Come si traduce in pratica questa idea di città?

«Lo scopo finale è la creazione di sistemi urbani integrati, in grado di sostenere e indirizzare la rivitalizzazione economica di un territorio. La loro capacità di rispondere alle esigenze di chi vive la città è il presupposto per il successo del progetto che, incontrando i desideri espressi dagli abitanti, trasformerà lo spazio urbano attivando le risorse necessarie per risolvere i problemi.

In pratica, il laboratorio della partecipazione individua le linee d’azione del progetto, che deve risultare economicamente sostenibile – ad esempio, facendo leva su quei fondi che, spesso, giacciono inutilizzati perché manca una progettualità condivisa – e che deve sempre essere concertato con le istituzioni competenti, alle quali spetta portare a termine il progetto stesso.

Normalmente non servono grandi interventi: a volte è sufficiente realizzare un “attrattore”di funzioni urbane differenti: rinnovare una piazza per renderla polivalente, inserire aree verdi e attrezzate, realizzare un nuovo percorso, ri-funzionalizzare un edificio abbandonato, prevedere iniziative ed eventi pubblici, eccetera.

Attraverso questo “mix funzionale” di spazi e servizi si creano le condizioni per l’incontro fra le persone, per la riscoperta del piacere di stare insieme, per la rinascita della città e, perciò, anche del commercio. Tornare a “fare città” significa anche dare lavoro a progettisti e imprese, contribuendo alla ripresa dell’edilizia, ma tutto questo non può avvenire senza un radicale cambio del paradigma, all’insegna di forme innovative di partecipazione democratica.

Confesso che mi sarebbe piaciuto, e mi piacerebbe ancora, cogliere volontà di tale natura anche nelle politiche governative che stanno delineando l’impiego dei 209 miliardi che arriveranno dall’Unione Europea. Ma niente di tutto ciò si profila all’orizzonte.

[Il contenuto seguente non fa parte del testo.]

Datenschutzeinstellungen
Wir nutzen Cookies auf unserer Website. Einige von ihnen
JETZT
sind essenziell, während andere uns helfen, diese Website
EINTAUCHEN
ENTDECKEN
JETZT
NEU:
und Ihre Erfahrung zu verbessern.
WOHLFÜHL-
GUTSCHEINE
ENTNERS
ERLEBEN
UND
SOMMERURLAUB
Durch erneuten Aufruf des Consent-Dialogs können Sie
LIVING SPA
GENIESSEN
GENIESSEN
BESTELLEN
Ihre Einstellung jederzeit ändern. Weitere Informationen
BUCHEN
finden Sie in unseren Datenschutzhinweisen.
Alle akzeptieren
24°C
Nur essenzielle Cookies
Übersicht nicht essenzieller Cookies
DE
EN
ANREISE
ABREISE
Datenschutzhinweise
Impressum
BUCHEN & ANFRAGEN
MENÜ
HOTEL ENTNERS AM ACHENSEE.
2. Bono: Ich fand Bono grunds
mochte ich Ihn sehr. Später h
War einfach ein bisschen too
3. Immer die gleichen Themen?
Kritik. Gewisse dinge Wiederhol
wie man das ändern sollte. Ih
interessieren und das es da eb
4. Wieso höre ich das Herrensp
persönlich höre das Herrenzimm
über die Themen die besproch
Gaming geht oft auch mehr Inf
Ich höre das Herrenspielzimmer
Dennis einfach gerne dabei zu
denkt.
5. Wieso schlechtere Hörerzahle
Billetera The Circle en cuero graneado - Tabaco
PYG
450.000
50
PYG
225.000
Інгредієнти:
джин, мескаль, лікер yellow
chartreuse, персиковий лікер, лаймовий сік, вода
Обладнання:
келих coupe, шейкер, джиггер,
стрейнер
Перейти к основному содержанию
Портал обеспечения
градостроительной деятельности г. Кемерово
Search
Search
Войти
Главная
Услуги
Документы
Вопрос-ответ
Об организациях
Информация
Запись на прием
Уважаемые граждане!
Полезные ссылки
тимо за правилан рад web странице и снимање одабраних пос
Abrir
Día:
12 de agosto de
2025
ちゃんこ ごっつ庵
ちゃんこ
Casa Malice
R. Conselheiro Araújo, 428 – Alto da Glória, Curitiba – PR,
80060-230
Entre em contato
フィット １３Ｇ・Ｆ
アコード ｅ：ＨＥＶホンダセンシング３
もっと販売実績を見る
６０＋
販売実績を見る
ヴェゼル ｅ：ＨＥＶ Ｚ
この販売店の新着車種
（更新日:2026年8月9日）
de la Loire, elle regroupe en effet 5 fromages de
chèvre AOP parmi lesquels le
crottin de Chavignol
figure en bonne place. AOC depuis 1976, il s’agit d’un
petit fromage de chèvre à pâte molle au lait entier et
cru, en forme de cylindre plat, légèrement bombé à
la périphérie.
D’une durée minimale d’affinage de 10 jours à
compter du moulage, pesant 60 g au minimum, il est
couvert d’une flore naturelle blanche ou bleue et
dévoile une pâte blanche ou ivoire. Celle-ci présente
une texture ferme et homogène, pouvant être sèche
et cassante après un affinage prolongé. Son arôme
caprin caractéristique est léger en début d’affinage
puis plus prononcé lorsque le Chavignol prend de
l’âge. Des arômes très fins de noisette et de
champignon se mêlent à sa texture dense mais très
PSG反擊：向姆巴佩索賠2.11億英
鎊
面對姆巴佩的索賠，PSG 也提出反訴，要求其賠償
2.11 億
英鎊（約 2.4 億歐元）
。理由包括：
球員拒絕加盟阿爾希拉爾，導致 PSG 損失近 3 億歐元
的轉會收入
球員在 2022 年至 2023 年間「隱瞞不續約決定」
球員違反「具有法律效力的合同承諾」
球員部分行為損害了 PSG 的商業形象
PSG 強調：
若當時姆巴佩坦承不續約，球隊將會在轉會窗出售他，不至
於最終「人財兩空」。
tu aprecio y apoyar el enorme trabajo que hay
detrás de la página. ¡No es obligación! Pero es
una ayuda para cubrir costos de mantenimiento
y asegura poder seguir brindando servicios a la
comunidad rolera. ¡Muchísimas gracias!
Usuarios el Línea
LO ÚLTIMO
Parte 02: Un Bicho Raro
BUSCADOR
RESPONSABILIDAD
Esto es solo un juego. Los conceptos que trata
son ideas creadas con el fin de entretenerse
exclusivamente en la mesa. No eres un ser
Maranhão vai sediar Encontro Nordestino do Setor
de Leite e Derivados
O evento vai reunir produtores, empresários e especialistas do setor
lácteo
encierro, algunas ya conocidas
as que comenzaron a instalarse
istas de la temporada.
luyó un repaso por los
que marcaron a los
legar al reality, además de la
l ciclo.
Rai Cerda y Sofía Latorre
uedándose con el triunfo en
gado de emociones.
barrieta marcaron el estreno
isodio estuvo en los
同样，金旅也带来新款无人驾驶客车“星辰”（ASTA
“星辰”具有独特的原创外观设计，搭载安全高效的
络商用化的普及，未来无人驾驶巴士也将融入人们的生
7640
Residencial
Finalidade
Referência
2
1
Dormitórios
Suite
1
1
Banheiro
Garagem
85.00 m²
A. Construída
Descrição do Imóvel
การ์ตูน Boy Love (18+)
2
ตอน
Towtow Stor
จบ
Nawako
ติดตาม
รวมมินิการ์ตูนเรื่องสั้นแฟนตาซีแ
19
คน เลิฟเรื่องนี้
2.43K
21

E nemmeno si sta tenendo conto che la pandemia sta producendo effetti gravi sull’uso delle città, che stanno interessando lo spazio pubblico e la sfera individuale delle persone. Spesso si ha la sensazione che lo spazio collettivo della città sia diventato preda dei prepotenti. Ma su questo tema daremo avvio, in autunno, a un apposito Laboratorio che dovrà coinvolgere tecnici e psicologi».